Optimisation de la culture 3D et de la différenciation de cellules souches pluripotentes humaines pour générer des organoïdes pancréatiques compatibles avec les exigences pharmaceutiques

La demande croissante en thérapies régénératives à grande échelle accentue le besoin de méthodes de production robustes et compatibles avec les bonnes pratiques de fabrication (BPF) pour les cellules souches pluripotentes humaines (hPSC). Les cultures cellulaires en 2D sont laborieuses, difficiles à transposer à grande échelle, et souvent dépendantes de composants d’origine animale, incompatibles avec un usage clinique. Ce travail visait à développer et à optimiser un protocole de culture en 3D pour la différenciation des hPSC en lignée pancréatique, en amorçant la suspension dès le stade 0, sans recours au Matrigel (matrice extracellulaire artificielle) ni à des supports synthétiques.

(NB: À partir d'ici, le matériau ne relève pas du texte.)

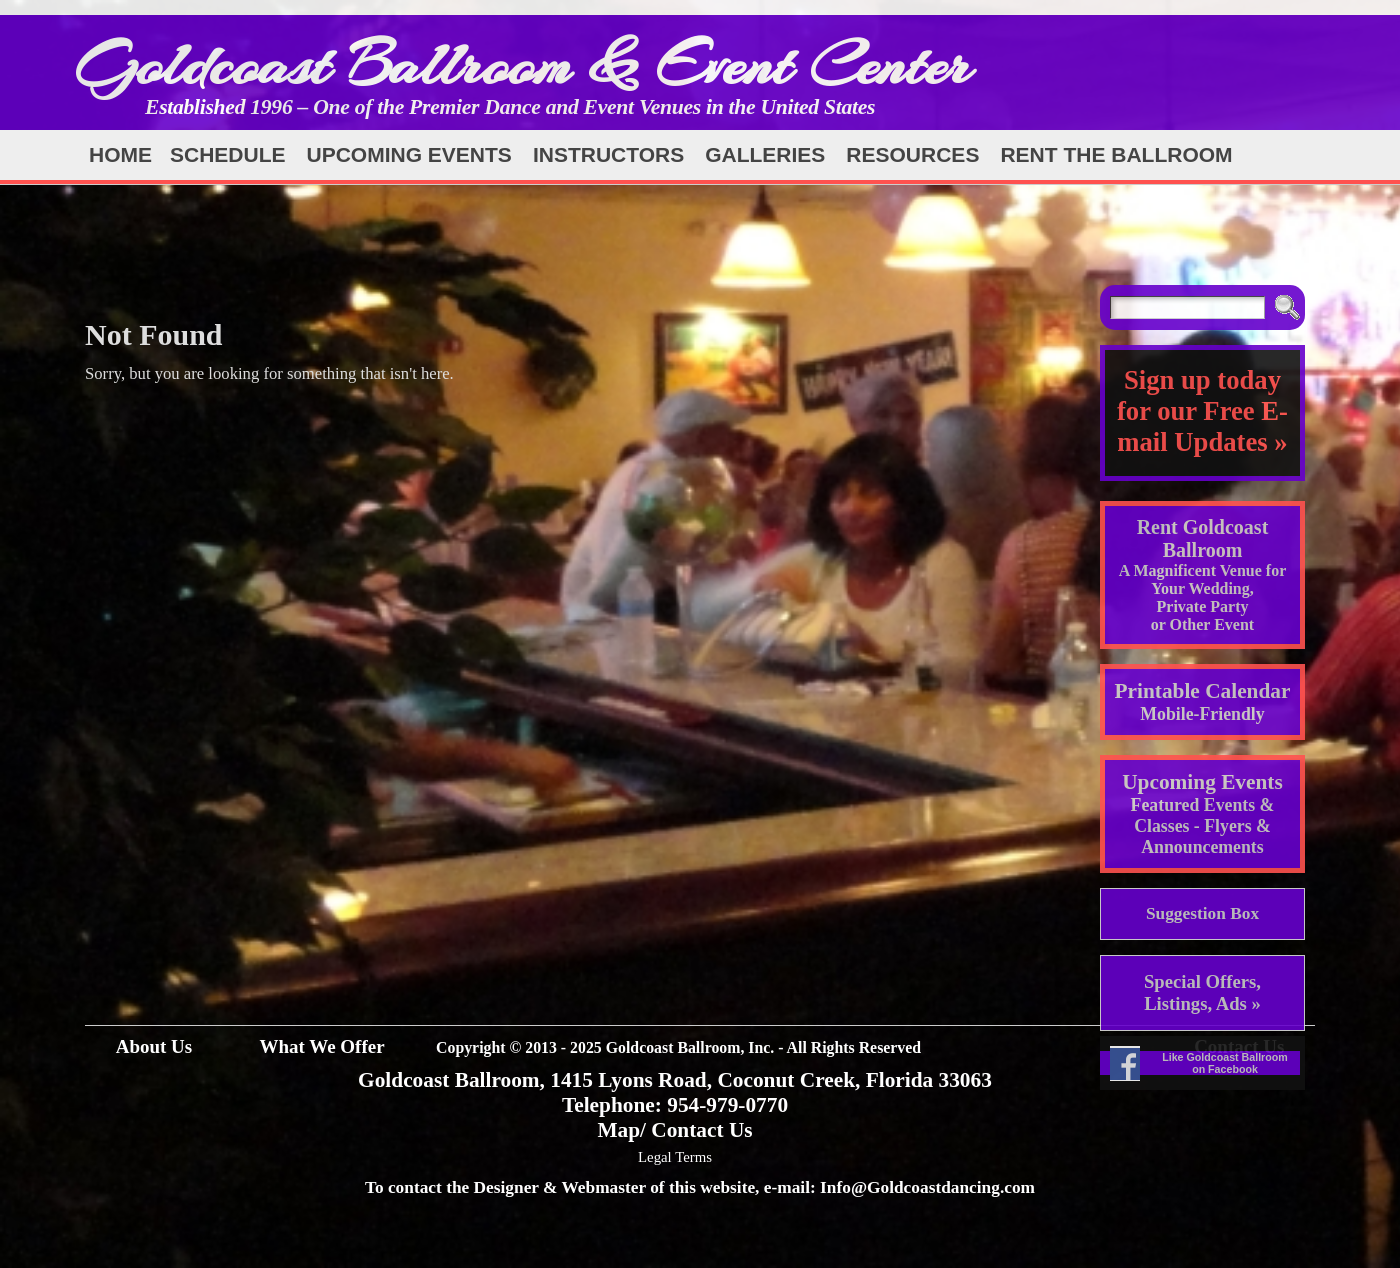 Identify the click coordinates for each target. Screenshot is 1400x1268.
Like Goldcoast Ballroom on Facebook (1225, 1063)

Des travaux préliminaires ont été menés avec des cellules MIN6 (lignée cellulaire de souris dérivée de cellules β des îlots pancréatiques) dans un bioréacteur de 30 mL afin d’évaluer la viabilité, la taille des agrégats et les profils métaboliques. Des cellules souches embryonnaires humaines (hESC) de type H1 et des cellules souches pluripotentes induites (iPSC) ont ensuite été cultivées dans des plaques 6 puits à fond de culture non adhésif , sur mélangeur orbital, puis différenciées vers l’endoderme définitif (stade 1). Dans le but d'optimiser le protocole de différenciation, un plan d'expérience Taguchi L9 a permis d’évaluer les effets de l’activine A (50–150 ng/mL), du CHIR99021 (1,5–4,5 µM) et de la durée (3–5 jours) sur l'expression du facteur de transcription SOX17 servant de marqueur spécifique de l'endoderme définitif. Les résultats ont été analysés par cytométrie en flux et imagerie automatisée. Les meilleures conditions ont permis d’atteindre jusqu’à 97 % de cellules positives à SOX17 à partir de cellules iPSC en 3D traitées avec 150 ng/mL d’activine A et 4,5 µM de CHIR pendant 3 jours. L'utilisation de petits agrégats, plutôt que de cellules uniques, a amélioré la viabilité et l’homogénéité des structures formées, sans recourir à des matrices ou micro-puits spécialisés. Ce protocole constitue une plateforme évolutive et dépourvue de produits d’origine animale pour la différenciation précoce des hPSC vers la lignée pancréatique, compatible avec les exigences de production BPF.

Abstract

The growing demand for scalable regenerative therapies highlights the need for robust and GMP-compliant production methods for human pluripotent stem cells (hPSC). Traditional 2D culture systems are labor-intensive, difficult to scale, and often rely on animal-derived components that are incompatible with clinical applications. This study aimed to develop and optimize a 3D culture protocol for hPSC differentiation into the pancreatic lineage, starting at stage 0, using a Matrigel-free suspension approach in both static and dynamic systems. Preliminary work using MIN6 pancreatic beta cells in a 30 mL stirred-tank bioreactor characterized aggregation behavior, viability, and metabolic profiles. Human embryonic stem cells (H1) and induced pluripotent stem cell (iPSC) lines were then cultured in ultra-low attachment 6-well plates on orbital shakers and differentiated into definitive endoderm (stage 1). A Taguchi L9 experimental design evaluated the influence of activine A (50–150 ng/mL), CHIR99021 (1.5–4.5 µM), and duration (3–5 days) on SOX17 expression. Outcomes were assessed using flow cytometry and automated image analysis. Results demonstrated that iPSCs cultured in 3D and treated with 150 ng/mL activine A and 4.5 µM CHIR99021 for 3 days achieved up to 97% SOX17 positive cells. The use of small clusters, rather than single cells, significantly improved aggregate uniformity and viability. The protocol eliminated the need for synthetic scaffolds or AggreWell™ plates. This approach provides a scalable and xeno-free platform for early pancreatic differentiation of hPSCs, supporting future GMP-compliant manufacturing processes for cell therapy applications.